Thank you Ron and your layout looks impressive. Currently there is a a decent  amount of viewing space upon entering the room. I have been thinking about removing the middle and bumping out  a gentle curve to either side of the layout to change the geometry of the bench work away from the straight angles. However, I realize that I will have to test it on a computer program.


Next time down this way hit me up for a visit.  I would be glad to show you first hand how to make easy build outs and cut outs with curved fascia to accommodate genuine 1:1 full size typical 0 gauge waists in your close aisles yet comfortably provide for 0-72" curves.

Do all you can to utilize 0-72" curves.  That will leave the door open for anything in the future.

About 20 years ago when I was actively building bench work,  OGR did a product review on how I provided for 0-72 curves on a 4' X 8' platform.

Contact info in profile.


Last edited by Tom Tee

Back then I was making bulbous symmetrical and asymmetrical end caps to accommodate 0-72" curves.  These modules attached to 4' X 8' platforms and permitted running larger engines and cars with the simple addition of a switch added at each corner to run off to the large sweeping 180 degree plus return curve.

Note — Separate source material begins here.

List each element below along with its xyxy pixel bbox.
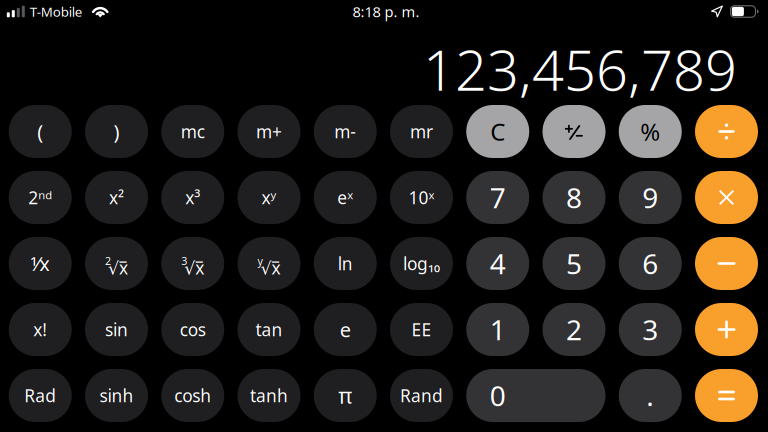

Not sure of the year.  I do remember it to be a product announcement or review, not one of my ads.  Some where around early to  mid 2000s.

I found the most success in doing local shows.  Magazine response was very good but it proved awkward to service clients in the manner which I preferred.   I did ship to the West coast but I like to micro manage the set up.

Since moving, closing shop, selling my molds and dropping my web site I took my cue from Matt Jackson and seek to share my experience and insights online.

I seem to remember that the article was center right on a left hand facing page.

One of the steps I would consider with your aisles would be to selectively cut back  into otherwise unused real estate to increase aisle capacity.  An example here is in an existing  8' X 8' peninsula that needed access.   Repositioning some legs and  using a Bosch jig saw I performed a natural shaped "water way".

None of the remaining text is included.